Try as I may, the client is the boss, and there is nothing that I can do to force them to spend the time and money to undertake the 'proper' solution to a complex tuning issue. Here are some examples of brute-force (yet highly effective) techniques that have allowed crippled systems to limp-along until the root cause of the performance problem can be addressed:

Throwing hardware at a poor database design

On dozens of occasions every year I must explain to a client that their database was designed and implemented by a beginner and it could take months to re-write.

When their mission-critical Oracle database is down, the clients business is usually at stake, and I must employ novel approaches to get them going fast. Often, a fast hardware replacement can help:

  • Using RAM-SAM (solid-state disks) instead of tuning the SQL - For I/O-bound databases this can also relieve transient I/O problems, and is especially effective for redo, redo and temporary tablespace files.

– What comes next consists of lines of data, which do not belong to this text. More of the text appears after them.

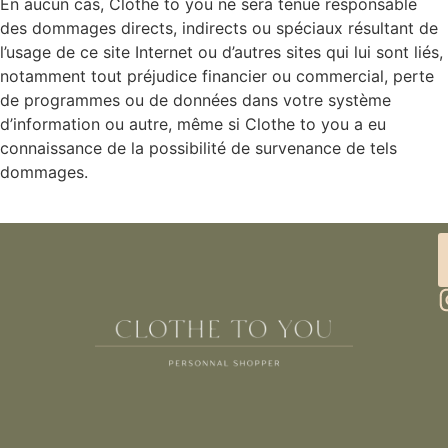
En aucun cas, Clothe to you ne sera tenue responsable
des dommages directs, indirects ou spéciaux résultant de
l’usage de ce site Internet ou d’autres sites qui lui sont liés,
notamment tout préjudice financier ou commercial, perte
de programmes ou de données dans votre système
d’information ou autre, même si Clothe to you a eu
connaissance de la possibilité de survenance de tels
dommages.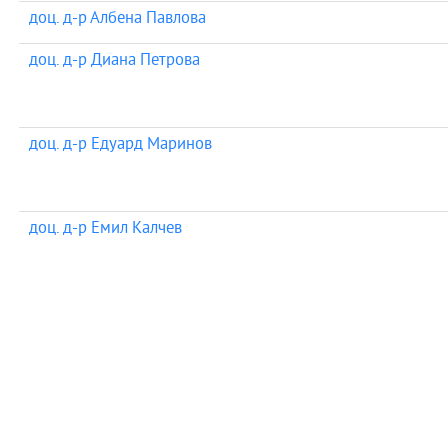
доц. д-р Албена Павлова
доц. д-р Диана Петрова
доц. д-р Едуард Маринов
доц. д-р Емил Калчев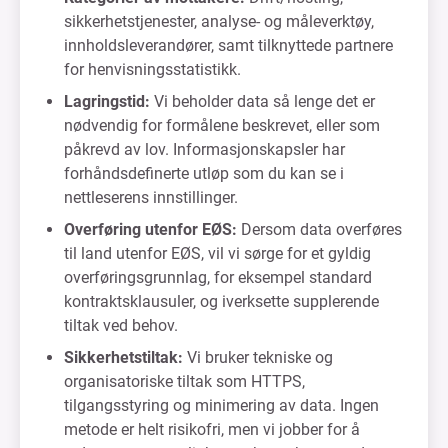
sikkerhetstjenester, analyse- og måleverktøy,
innholdsleverandører, samt tilknyttede partnere
for henvisningsstatistikk.
Lagringstid:
Vi beholder data så lenge det er
nødvendig for formålene beskrevet, eller som
påkrevd av lov. Informasjonskapsler har
forhåndsdefinerte utløp som du kan se i
nettleserens innstillinger.
Overføring utenfor EØS:
Dersom data overføres
til land utenfor EØS, vil vi sørge for et gyldig
overføringsgrunnlag, for eksempel standard
kontraktsklausuler, og iverksette supplerende
tiltak ved behov.
Sikkerhetstiltak:
Vi bruker tekniske og
organisatoriske tiltak som HTTPS,
tilgangsstyring og minimering av data. Ingen
metode er helt risikofri, men vi jobber for å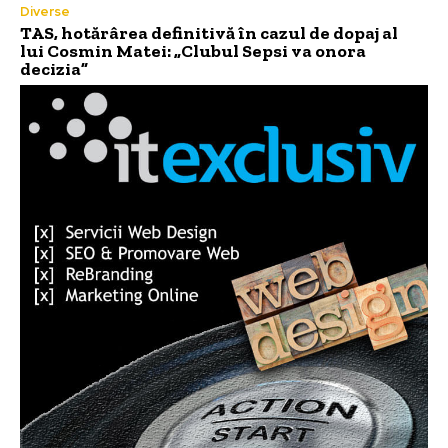
Diverse
TAS, hotărârea definitivă în cazul de dopaj al
lui Cosmin Matei: „Clubul Sepsi va onora
decizia”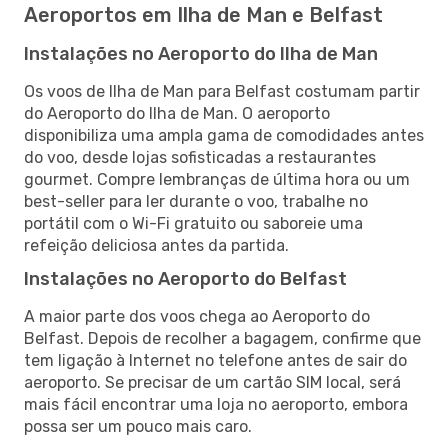
Aeroportos em Ilha de Man e Belfast
Instalações no Aeroporto do Ilha de Man
Os voos de Ilha de Man para Belfast costumam partir
do Aeroporto do Ilha de Man. O aeroporto
disponibiliza uma ampla gama de comodidades antes
do voo, desde lojas sofisticadas a restaurantes
gourmet. Compre lembranças de última hora ou um
best-seller para ler durante o voo, trabalhe no
portátil com o Wi-Fi gratuito ou saboreie uma
refeição deliciosa antes da partida.
Instalações no Aeroporto do Belfast
A maior parte dos voos chega ao Aeroporto do
Belfast. Depois de recolher a bagagem, confirme que
tem ligação à Internet no telefone antes de sair do
aeroporto. Se precisar de um cartão SIM local, será
mais fácil encontrar uma loja no aeroporto, embora
possa ser um pouco mais caro.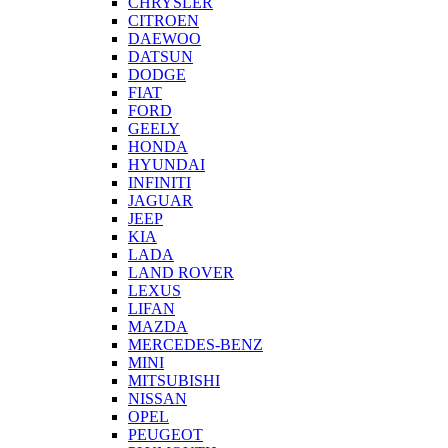
CHRYSLER
CITROEN
DAEWOO
DATSUN
DODGE
FIAT
FORD
GEELY
HONDA
HYUNDAI
INFINITI
JAGUAR
JEEP
KIA
LADA
LAND ROVER
LEXUS
LIFAN
MAZDA
MERCEDES-BENZ
MINI
MITSUBISHI
NISSAN
OPEL
PEUGEOT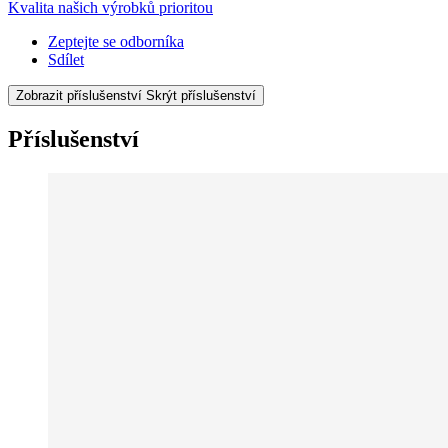
Kvalita našich výrobků prioritou
Zeptejte se odborníka
Sdílet
Zobrazit příslušenství
Skrýt příslušenství
Příslušenství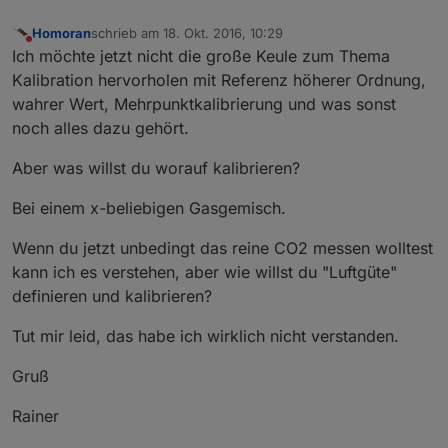
Homoran
schrieb am
18. Okt. 2016, 10:29
zuletzt editiert von
Nicht stören
Ich möchte jetzt nicht die große Keule zum Thema
Kalibration hervorholen mit Referenz höherer Ordnung,
wahrer Wert, Mehrpunktkalibrierung und was sonst
noch alles dazu gehört.
Aber was willst du worauf kalibrieren?
Bei einem x-beliebigen Gasgemisch.
Wenn du jetzt unbedingt das reine CO2 messen wolltest
kann ich es verstehen, aber wie willst du "Luftgüte"
definieren und kalibrieren?
Tut mir leid, das habe ich wirklich nicht verstanden.
Gruß
Rainer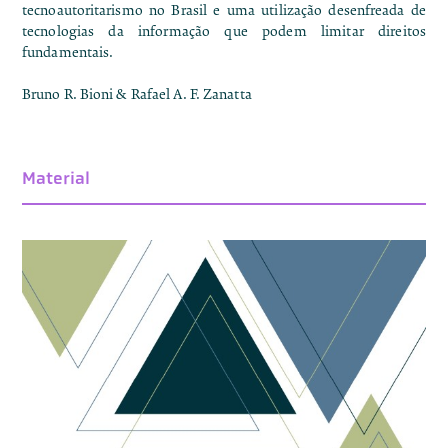
tecnoautoritarismo no Brasil e uma utilização desenfreada de
tecnologias da informação que podem limitar direitos
fundamentais.
Bruno R. Bioni & Rafael A. F. Zanatta
Material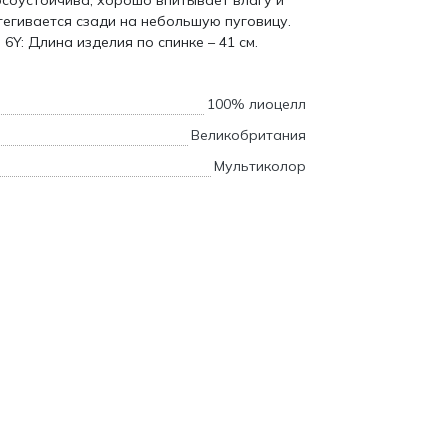
осоустойчива, хорошо впитывает влагу и
тегивается сзади на небольшую пуговицу.
6Y: Длина изделия по спинке – 41 см.
100% лиоцелл
Великобритания
Мультиколор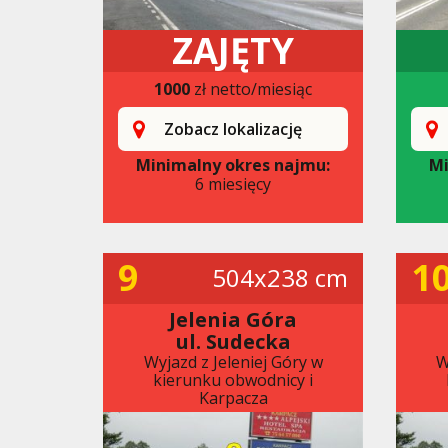
ZAJĘTY
1000
zł netto/miesiąc
Zobacz lokalizację
Minimalny okres najmu:
Mi
6 miesięcy
9
1
504x238 cm
Jelenia Góra
ul. Sudecka
Wyjazd z Jeleniej Góry w
W
kierunku obwodnicy i
Karpacza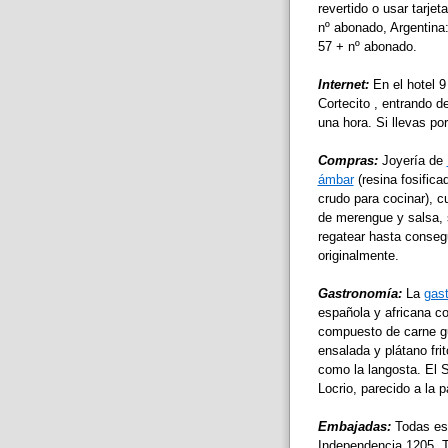
revertido o usar tarje
nº abonado, Argentina:
57 + nº abonado.
Internet:
En el hotel 9
Cortecito , entrando de
una hora. Si llevas port
Compras:
Joyería de
ámbar
(resina fosifica
crudo para cocinar), 
de merengue y salsa, 
regatear hasta consegu
originalmente.
Gastronomía:
La
gas
española y africana co
compuesto de carne gu
ensalada y plátano fr
como la langosta. El S
Locrio, parecido a la 
Embajadas:
Todas es
Independencia,1205, T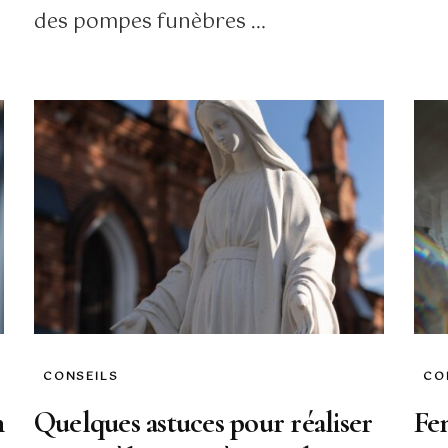
des pompes funèbres …
CONSEILS
CO
h
Quelques astuces pour réaliser
Fem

  • Moving to a system with faster (or more) CPUs - For database with a CPU-bottleneck, more processing power provides a fast fix to a complex performance problem.

I recently had a client whose database was one of the worst designs and SQL coding that I have ever seen. I explained to the client that a re-design would take 4 months and cost over $270k, but I could throw hardware at the problem within 24 hours. For a total cost of $85k I moved the whole database onto solid-state disks and moved the instance to a super-fast 8-way Itanium2 64-bit processor array. The database was just as inefficient as before, but it executed queries five times faster!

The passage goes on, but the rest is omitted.